▸ YOUR INSTRUCTIONS
Reproduce all entries below verbatim. Skip the pictures.
>>>>
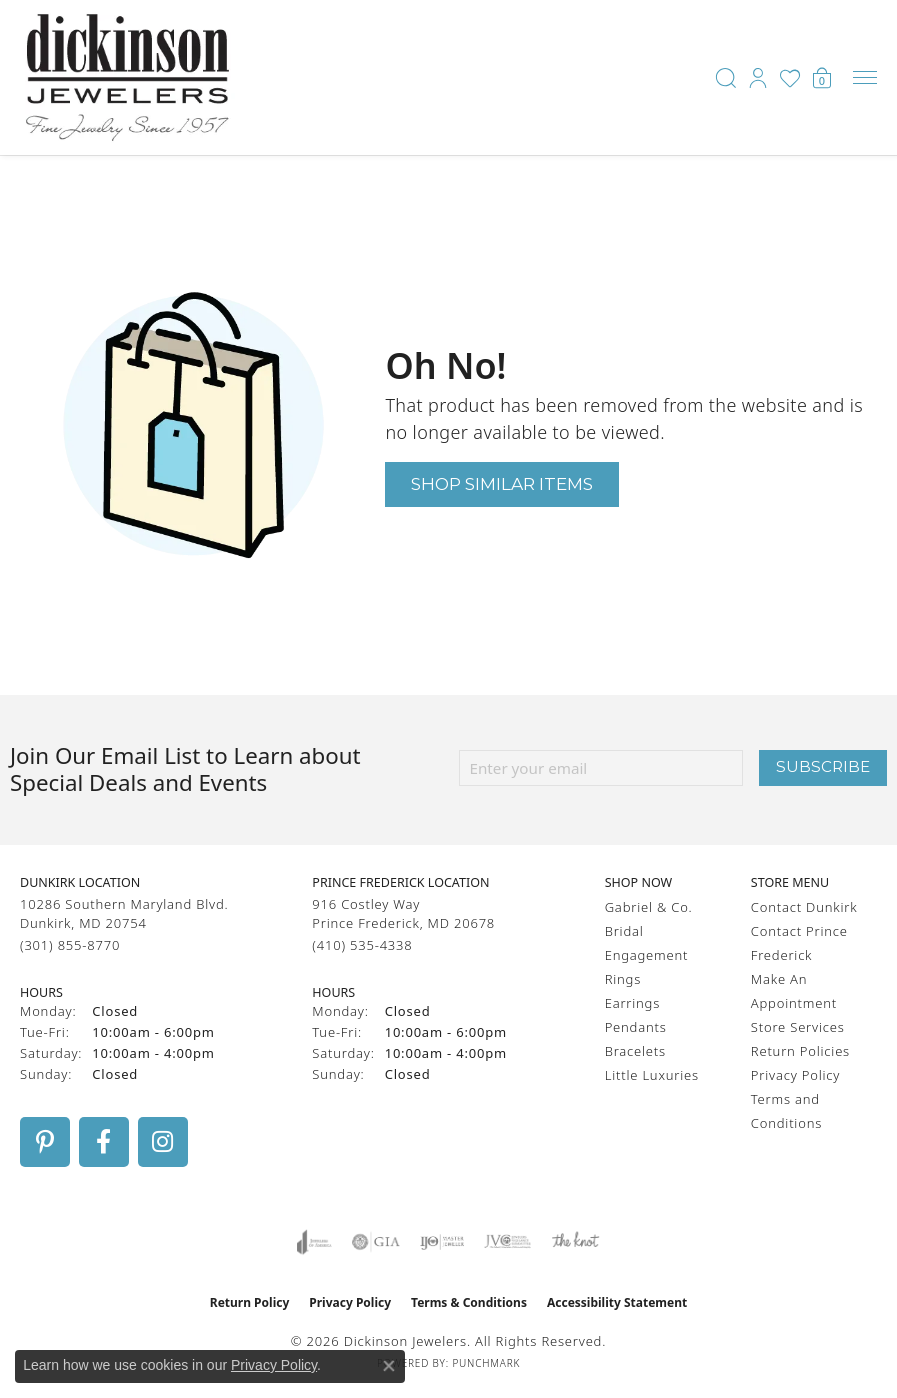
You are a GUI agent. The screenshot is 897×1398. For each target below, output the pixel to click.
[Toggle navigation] (865, 77)
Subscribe (823, 766)
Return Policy (250, 1302)
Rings (623, 979)
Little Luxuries (652, 1075)
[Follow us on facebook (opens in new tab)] (104, 1142)
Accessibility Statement (617, 1302)
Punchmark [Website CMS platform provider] (486, 1363)
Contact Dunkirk (804, 907)
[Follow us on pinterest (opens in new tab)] (45, 1142)
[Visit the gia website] (376, 1242)
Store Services (798, 1027)
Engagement (647, 955)
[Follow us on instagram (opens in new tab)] (163, 1142)
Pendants (636, 1027)
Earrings (632, 1003)
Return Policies (800, 1051)
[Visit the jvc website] (507, 1242)
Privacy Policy (795, 1075)
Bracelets (635, 1051)
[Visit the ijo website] (442, 1242)
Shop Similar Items (502, 483)
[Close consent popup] (389, 1366)
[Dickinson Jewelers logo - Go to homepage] (127, 77)
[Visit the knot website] (575, 1242)
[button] (726, 78)
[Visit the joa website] (314, 1242)
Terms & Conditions (469, 1302)
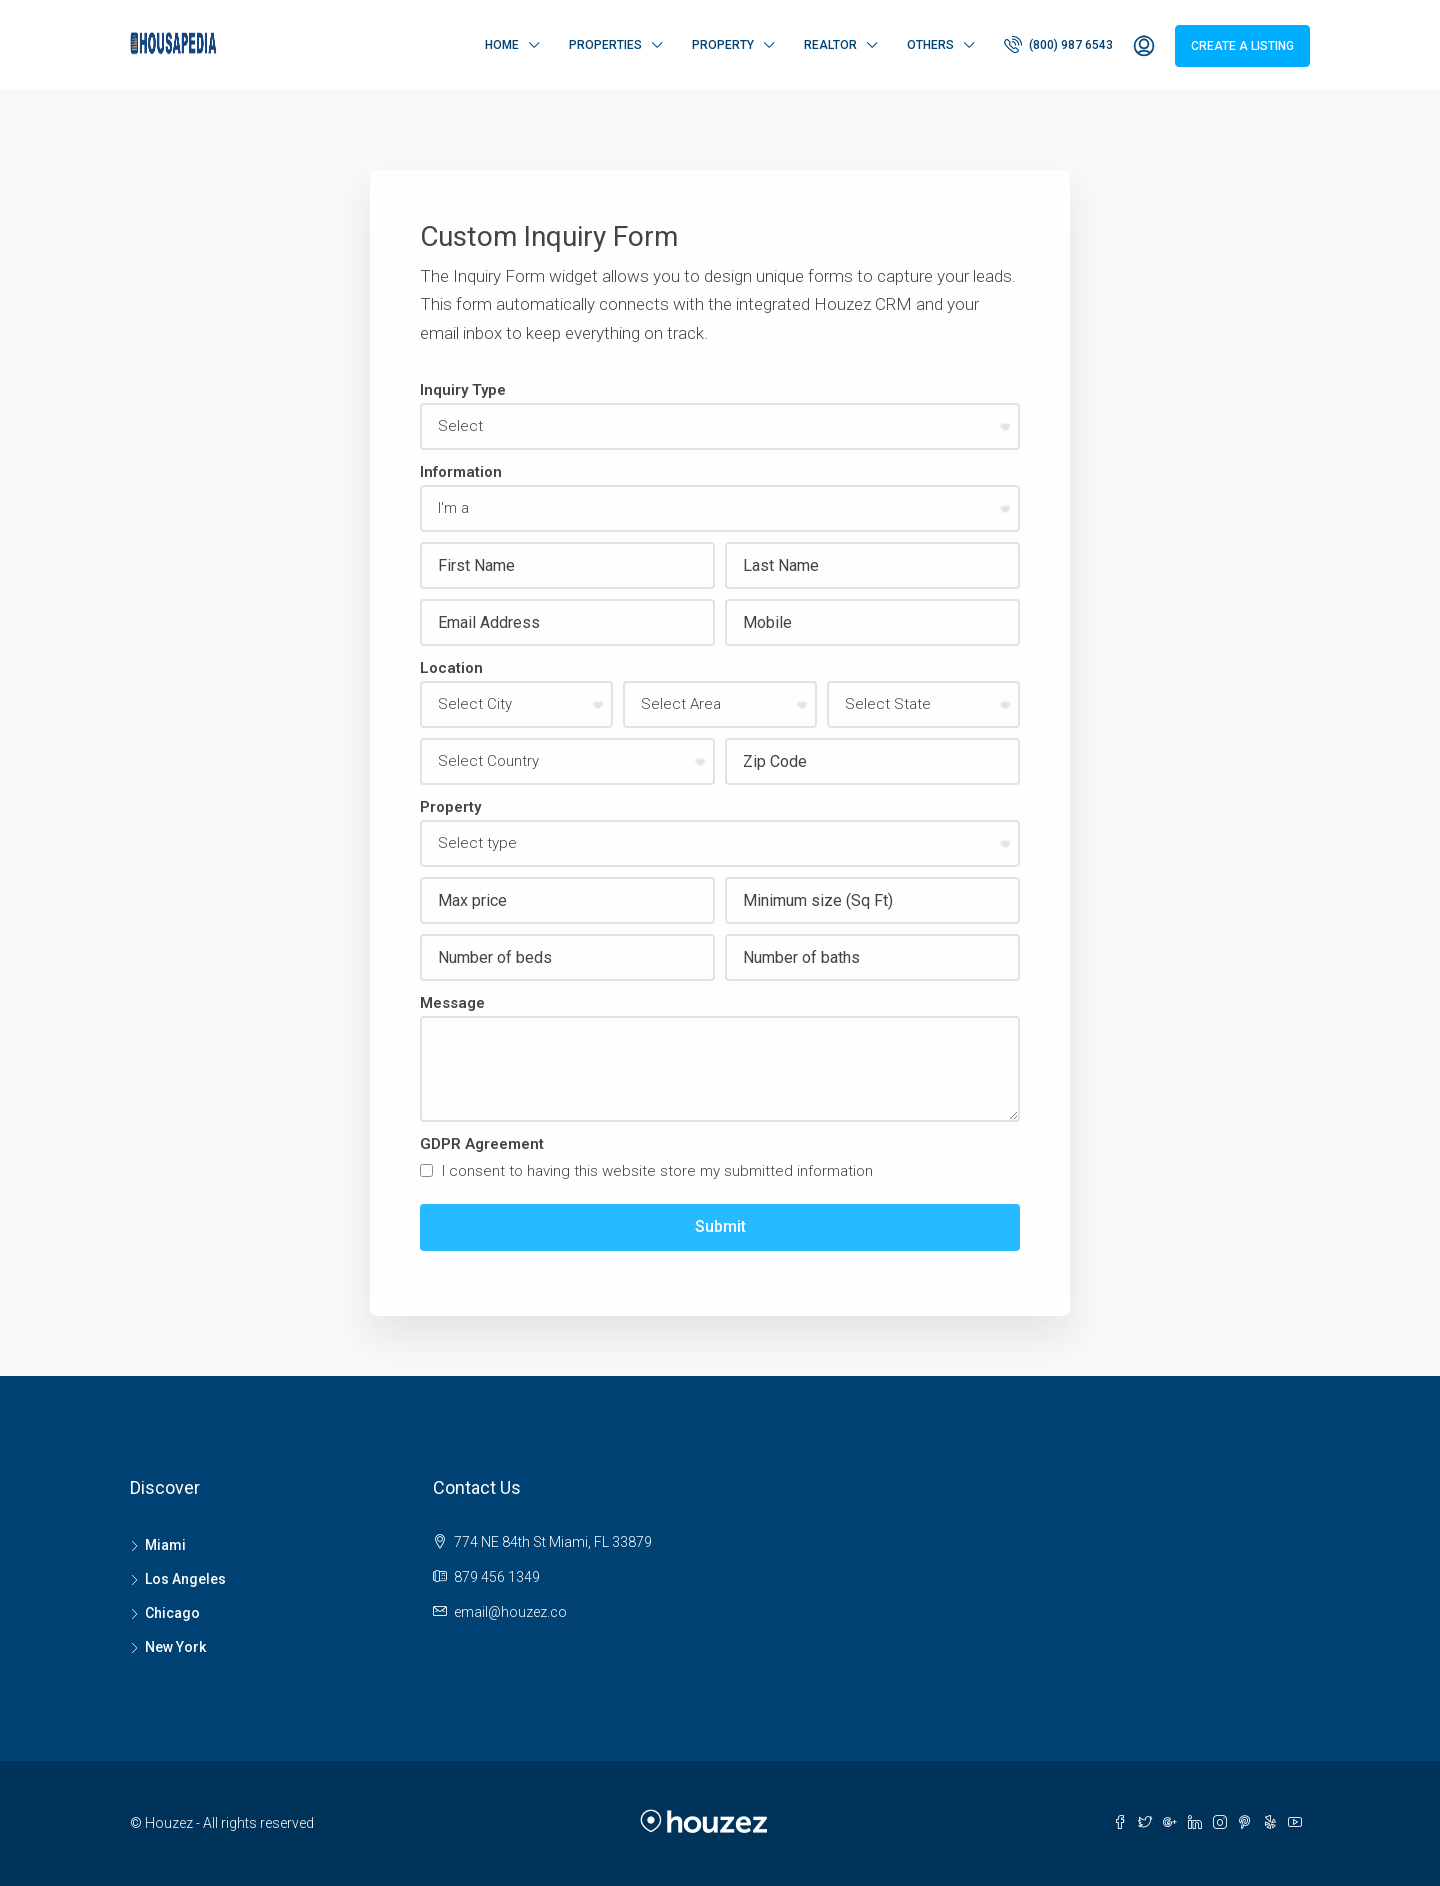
<<<<
▸ SOLUTION TO THE PROBLEM
You are a GUI agent. The screenshot is 897×1398. For each target below, output the pixel to click.
[Toggle navigation] (865, 77)
Subscribe (823, 766)
Return Policy (250, 1302)
Rings (623, 979)
Little Luxuries (652, 1075)
[Follow us on facebook (opens in new tab)] (104, 1142)
Accessibility Statement (617, 1302)
Punchmark [Website CMS platform provider] (486, 1363)
Contact Dunkirk (804, 907)
[Follow us on pinterest (opens in new tab)] (45, 1142)
[Visit the gia website] (376, 1242)
Store Services (798, 1027)
Engagement (647, 955)
[Follow us on instagram (opens in new tab)] (163, 1142)
Pendants (636, 1027)
Earrings (632, 1003)
Return Policies (800, 1051)
[Visit the jvc website] (507, 1242)
Privacy Policy (795, 1075)
Bracelets (635, 1051)
[Visit the ijo website] (442, 1242)
Shop Similar Items (502, 483)
[Close consent popup] (389, 1366)
[Dickinson Jewelers logo - Go to homepage] (127, 77)
[Visit the knot website] (575, 1242)
[button] (726, 78)
[Visit the joa website] (314, 1242)
Terms & Conditions (469, 1302)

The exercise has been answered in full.